Butter a 1.5litre/2½pint pudding basin. Remove a generous quarter of the dough to make a lid for the pudding and set aside in the fridge. Roll out the remaining pastry on a floured work surface to a 1cm/½in thickness
Drape the pastry into the pudding basin, pushing it down against the base and sides of the basin, and making sure it comes about 1cm/½in over the top. Chill the pudding basin in the fridge.
Heat half of the oil in a large saucepan and fry the ox cheek, in batches, until golden-brown all over. Remove from the pan and set aside. Deglaze the pan with a little water, scraping up any browned bits from the bottom of the pan, then pour it over the ox cheek pieces.
Add the remaining oil to the pan and fry the kidneys until golden-brown all over, then remove from the pan and add to the ox cheek pieces.
Add the onion and celery to the pan and fry over a low heat for 20 minutes, or until softened. Add the chopped garlic, thyme, bay leaves, mushroom ketchup and Worcestershire sauce and stir together until well combined, then stir in the flour. Add the beer to the pan, bring to the boil, then continue to cook until the volume has reduced by half. Add the beef stock, ox cheek and kidneys and stir until well combined.

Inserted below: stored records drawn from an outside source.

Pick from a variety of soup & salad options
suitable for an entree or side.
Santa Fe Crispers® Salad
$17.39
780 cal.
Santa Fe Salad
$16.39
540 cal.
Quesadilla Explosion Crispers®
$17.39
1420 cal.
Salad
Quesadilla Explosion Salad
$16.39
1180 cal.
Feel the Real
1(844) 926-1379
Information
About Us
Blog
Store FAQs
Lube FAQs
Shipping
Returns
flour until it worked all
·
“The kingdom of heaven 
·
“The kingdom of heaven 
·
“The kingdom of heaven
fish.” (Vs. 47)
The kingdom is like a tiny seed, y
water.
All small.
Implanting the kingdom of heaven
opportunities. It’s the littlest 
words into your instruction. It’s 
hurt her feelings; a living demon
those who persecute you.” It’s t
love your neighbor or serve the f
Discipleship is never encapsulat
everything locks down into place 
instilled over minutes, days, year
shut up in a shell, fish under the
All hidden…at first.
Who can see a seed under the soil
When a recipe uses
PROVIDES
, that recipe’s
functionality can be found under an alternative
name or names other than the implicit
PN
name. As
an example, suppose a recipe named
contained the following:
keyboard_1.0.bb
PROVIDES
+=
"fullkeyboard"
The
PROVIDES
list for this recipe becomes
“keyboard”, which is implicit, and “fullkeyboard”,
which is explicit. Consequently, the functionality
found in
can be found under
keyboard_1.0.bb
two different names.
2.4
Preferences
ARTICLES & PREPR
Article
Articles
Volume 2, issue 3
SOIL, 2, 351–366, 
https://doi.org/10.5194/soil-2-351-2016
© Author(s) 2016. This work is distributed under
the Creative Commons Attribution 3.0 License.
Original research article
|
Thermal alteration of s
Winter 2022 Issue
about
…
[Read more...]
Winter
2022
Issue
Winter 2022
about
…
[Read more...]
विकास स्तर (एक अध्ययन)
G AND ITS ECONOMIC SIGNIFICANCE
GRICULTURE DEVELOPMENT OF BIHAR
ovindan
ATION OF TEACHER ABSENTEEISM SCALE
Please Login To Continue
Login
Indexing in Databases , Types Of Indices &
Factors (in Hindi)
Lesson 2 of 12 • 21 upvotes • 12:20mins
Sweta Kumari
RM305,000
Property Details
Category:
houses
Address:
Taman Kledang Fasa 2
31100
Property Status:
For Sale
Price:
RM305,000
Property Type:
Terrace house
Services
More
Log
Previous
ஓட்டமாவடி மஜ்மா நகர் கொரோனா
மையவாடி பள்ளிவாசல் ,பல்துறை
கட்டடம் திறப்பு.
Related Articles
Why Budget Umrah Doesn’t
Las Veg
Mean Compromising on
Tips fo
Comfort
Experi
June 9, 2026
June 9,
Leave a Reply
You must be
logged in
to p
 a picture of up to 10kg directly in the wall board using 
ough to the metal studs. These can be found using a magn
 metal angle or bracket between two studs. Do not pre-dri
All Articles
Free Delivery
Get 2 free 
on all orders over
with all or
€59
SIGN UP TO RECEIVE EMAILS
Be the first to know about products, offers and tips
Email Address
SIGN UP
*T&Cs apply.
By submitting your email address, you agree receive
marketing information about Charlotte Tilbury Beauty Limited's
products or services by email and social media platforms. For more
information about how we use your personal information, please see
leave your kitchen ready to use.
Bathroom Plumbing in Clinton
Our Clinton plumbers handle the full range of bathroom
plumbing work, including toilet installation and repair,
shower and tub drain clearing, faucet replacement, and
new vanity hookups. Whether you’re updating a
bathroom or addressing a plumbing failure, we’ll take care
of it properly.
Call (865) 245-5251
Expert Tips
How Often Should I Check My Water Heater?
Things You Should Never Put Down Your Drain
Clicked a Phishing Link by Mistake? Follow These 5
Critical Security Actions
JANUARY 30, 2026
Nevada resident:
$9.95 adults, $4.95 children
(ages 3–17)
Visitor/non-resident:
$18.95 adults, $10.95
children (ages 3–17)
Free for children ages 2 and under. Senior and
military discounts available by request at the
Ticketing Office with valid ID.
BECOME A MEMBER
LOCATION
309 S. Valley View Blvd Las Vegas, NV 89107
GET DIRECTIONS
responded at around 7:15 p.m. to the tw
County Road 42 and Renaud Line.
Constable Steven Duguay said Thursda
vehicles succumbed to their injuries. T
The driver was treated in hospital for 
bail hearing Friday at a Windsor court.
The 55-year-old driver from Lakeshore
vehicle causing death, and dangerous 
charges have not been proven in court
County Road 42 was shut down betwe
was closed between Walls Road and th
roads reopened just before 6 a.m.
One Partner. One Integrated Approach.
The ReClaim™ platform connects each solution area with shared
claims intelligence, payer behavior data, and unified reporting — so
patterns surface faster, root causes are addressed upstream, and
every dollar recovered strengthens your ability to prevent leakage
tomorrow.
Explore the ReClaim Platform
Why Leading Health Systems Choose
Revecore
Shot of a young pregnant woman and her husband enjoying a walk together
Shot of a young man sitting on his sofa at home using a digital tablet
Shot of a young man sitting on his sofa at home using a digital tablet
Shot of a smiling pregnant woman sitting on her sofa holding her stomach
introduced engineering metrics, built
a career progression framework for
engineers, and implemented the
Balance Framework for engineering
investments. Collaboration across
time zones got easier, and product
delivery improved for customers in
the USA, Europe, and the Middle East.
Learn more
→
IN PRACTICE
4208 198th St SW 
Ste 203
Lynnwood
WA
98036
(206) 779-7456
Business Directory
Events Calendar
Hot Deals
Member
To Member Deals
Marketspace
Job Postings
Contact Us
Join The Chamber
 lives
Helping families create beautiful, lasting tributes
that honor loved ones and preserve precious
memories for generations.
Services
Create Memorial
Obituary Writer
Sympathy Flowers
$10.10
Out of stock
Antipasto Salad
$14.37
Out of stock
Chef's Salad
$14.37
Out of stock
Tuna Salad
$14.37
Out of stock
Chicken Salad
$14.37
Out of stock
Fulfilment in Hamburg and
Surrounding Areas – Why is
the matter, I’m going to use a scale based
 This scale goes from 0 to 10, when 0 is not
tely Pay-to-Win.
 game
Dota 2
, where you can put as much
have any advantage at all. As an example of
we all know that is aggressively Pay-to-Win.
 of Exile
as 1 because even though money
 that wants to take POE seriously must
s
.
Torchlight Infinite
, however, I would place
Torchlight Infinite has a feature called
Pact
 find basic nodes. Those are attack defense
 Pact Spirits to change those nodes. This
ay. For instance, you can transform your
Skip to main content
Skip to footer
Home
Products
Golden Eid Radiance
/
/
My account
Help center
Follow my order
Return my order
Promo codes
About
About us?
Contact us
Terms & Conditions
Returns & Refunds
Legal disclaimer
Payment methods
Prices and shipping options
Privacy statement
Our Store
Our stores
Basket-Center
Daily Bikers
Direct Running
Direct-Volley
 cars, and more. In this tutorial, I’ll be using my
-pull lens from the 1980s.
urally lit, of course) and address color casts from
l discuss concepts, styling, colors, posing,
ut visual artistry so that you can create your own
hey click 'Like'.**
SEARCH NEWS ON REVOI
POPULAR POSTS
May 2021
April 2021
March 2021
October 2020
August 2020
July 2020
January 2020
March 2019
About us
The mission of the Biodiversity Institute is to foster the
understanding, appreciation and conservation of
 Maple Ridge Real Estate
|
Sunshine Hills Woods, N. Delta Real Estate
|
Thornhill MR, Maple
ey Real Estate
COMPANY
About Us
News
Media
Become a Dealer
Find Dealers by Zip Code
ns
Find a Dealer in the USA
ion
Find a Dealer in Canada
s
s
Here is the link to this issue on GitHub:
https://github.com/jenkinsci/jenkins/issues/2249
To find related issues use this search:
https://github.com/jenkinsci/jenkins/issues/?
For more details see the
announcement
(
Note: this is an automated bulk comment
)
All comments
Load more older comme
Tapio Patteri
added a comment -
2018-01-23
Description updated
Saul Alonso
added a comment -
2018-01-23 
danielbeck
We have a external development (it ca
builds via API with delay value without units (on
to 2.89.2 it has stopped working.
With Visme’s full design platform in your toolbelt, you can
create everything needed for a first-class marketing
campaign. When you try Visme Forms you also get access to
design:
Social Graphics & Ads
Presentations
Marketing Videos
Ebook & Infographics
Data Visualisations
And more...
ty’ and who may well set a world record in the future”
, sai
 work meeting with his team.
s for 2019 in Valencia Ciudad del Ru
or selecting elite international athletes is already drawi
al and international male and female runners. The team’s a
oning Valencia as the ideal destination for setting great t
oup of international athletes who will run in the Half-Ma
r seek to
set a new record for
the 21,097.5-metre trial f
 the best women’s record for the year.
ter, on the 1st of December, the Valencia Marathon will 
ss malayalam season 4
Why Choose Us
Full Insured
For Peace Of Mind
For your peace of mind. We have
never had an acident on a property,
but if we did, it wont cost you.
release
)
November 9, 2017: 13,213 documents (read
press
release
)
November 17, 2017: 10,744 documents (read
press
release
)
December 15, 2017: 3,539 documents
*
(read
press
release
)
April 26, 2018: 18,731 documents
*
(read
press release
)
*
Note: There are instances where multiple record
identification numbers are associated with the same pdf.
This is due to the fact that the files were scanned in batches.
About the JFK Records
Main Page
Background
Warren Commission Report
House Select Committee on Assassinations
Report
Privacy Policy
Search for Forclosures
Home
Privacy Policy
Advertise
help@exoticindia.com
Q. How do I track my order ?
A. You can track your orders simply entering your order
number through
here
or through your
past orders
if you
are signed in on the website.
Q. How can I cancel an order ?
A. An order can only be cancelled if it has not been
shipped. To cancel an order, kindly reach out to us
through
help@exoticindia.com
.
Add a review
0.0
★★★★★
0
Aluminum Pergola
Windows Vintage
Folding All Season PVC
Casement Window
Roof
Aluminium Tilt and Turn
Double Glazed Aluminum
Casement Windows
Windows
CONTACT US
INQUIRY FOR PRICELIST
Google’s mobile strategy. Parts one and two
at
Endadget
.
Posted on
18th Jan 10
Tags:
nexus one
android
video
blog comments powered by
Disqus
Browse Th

Remove the pan from the heat and set aside to cool, then chill in the fridge.
Spoon the cold steak and kidney mixture into the pastry-lined pudding basin. Roll the remaining pastry into a circle just large enough to sit on top of the pudding dish, brush the rim of the pastry in the basin with water and place the lid on top. Trim the edges neatly then press together firmly to seal.
Cover the dish with a large circle of baking parchment, with a pleat in the middle to allow for expansion, then cover the parchment with a circle of pleated aluminium foil. Press down tightly around the edges and secure with string.
Place the pudding onto an upturned saucer or small trivet in a large, deep saucepan and add enough boiling water to come halfway up the sides of the basin. Cover the pan with a tight-fitting lid and place on the stove over a low-medium heat, so that the water is simmering gently. Steam the pudding for 4 hours, topping up the water every now and then.
When the pudding is cooked, turn off the heat, carefully lift the basin from the water and leave the pudding to stand for five minutes.
Remove the foil and paper and run a blunt-ended knife around the inside of the pudding basin to loosen the sides, then invert it onto a deep serving plate.